Saved entries
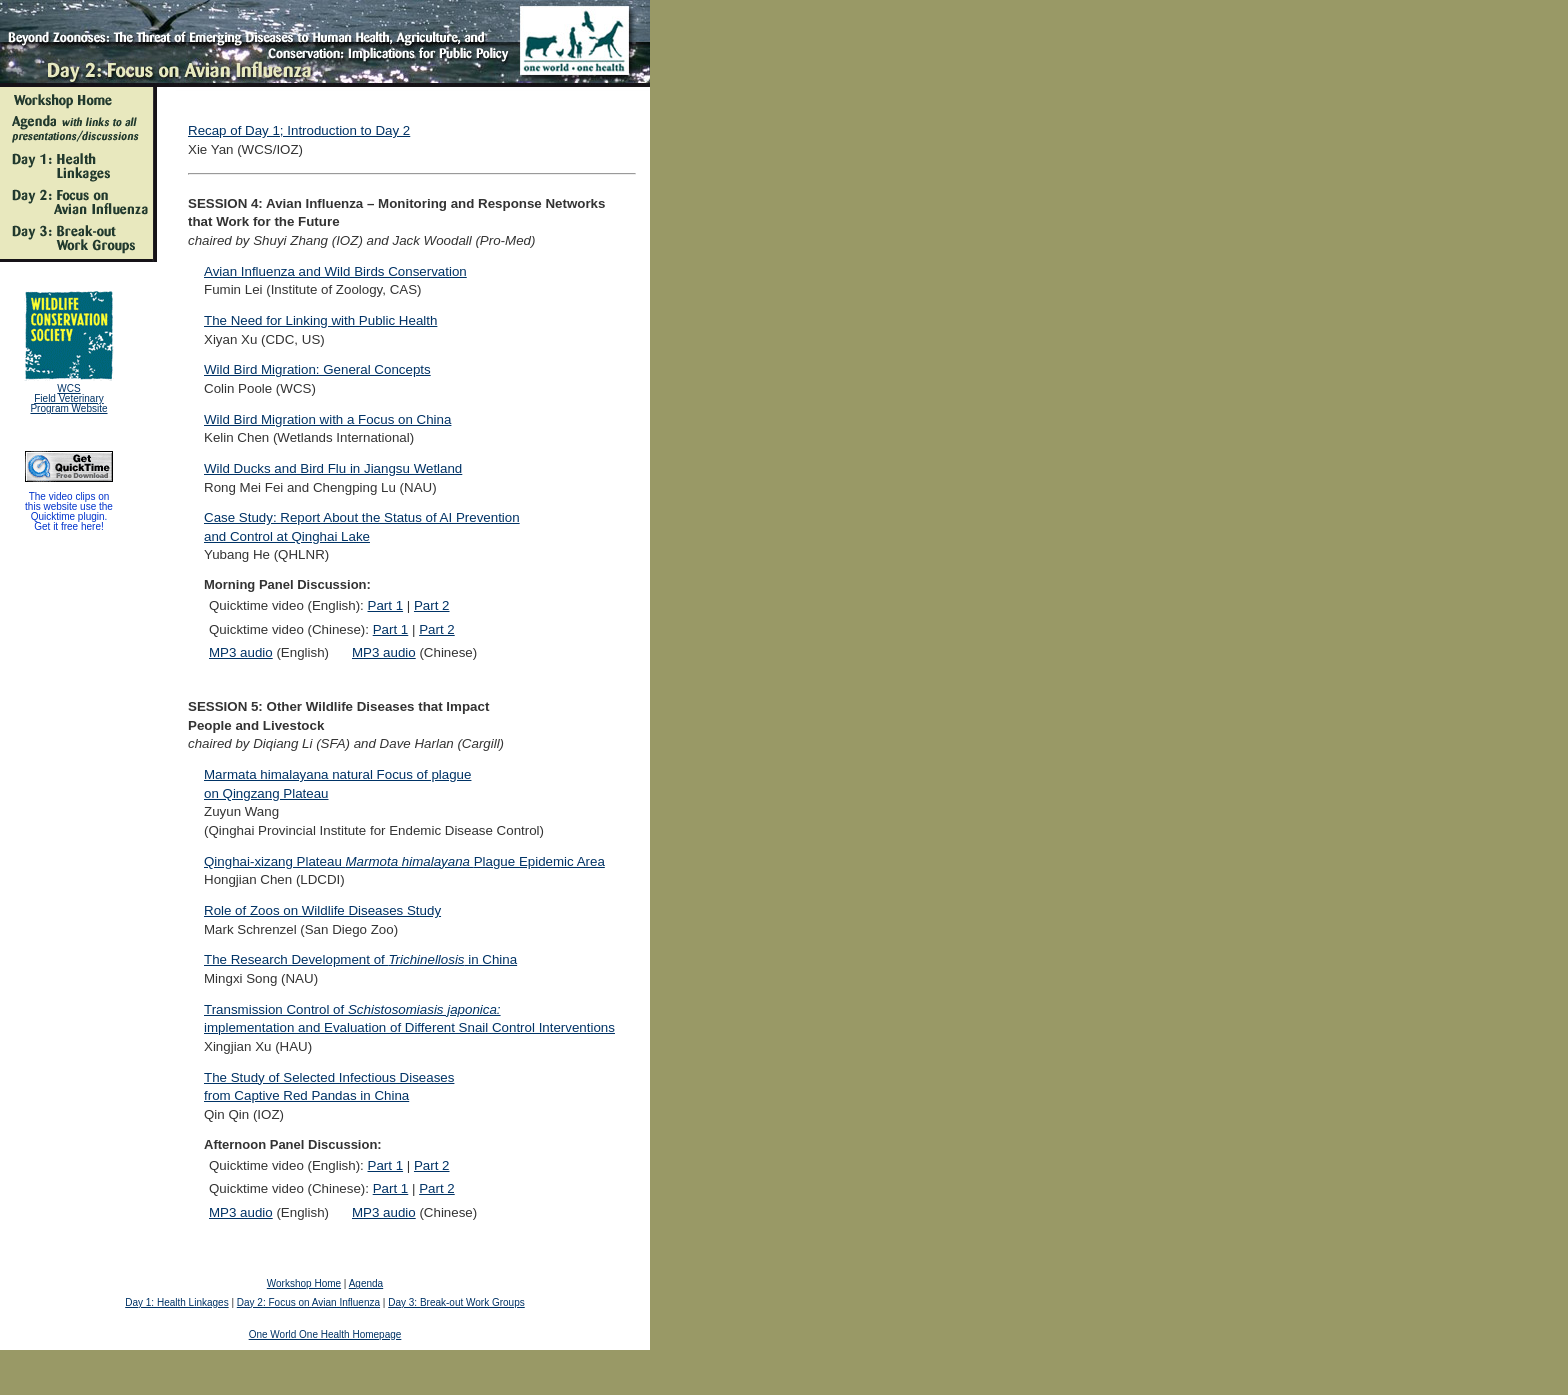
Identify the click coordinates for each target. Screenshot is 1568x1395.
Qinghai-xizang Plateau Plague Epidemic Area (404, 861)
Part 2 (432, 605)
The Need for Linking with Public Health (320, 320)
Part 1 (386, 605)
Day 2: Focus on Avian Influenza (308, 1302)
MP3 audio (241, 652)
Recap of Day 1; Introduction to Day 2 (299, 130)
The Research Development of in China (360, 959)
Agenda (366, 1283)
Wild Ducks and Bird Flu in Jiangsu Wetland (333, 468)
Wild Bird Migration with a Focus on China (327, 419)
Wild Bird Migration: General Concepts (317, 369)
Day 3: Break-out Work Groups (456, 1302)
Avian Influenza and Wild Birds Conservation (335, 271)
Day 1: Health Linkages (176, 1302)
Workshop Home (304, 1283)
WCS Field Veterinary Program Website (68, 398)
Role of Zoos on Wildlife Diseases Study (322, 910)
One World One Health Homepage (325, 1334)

---

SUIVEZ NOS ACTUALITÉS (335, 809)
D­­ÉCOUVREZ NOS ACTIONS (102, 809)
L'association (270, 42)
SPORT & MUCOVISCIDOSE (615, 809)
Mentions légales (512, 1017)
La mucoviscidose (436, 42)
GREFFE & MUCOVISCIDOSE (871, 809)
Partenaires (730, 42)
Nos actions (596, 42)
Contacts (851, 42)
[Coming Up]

| Work to complete |
Read through the entries above and copy each line that has the string "Influenza" in it.

| Task result |
Day 2: Focus on Avian Influenza (308, 1302)
Avian Influenza and Wild Birds Conservation (335, 271)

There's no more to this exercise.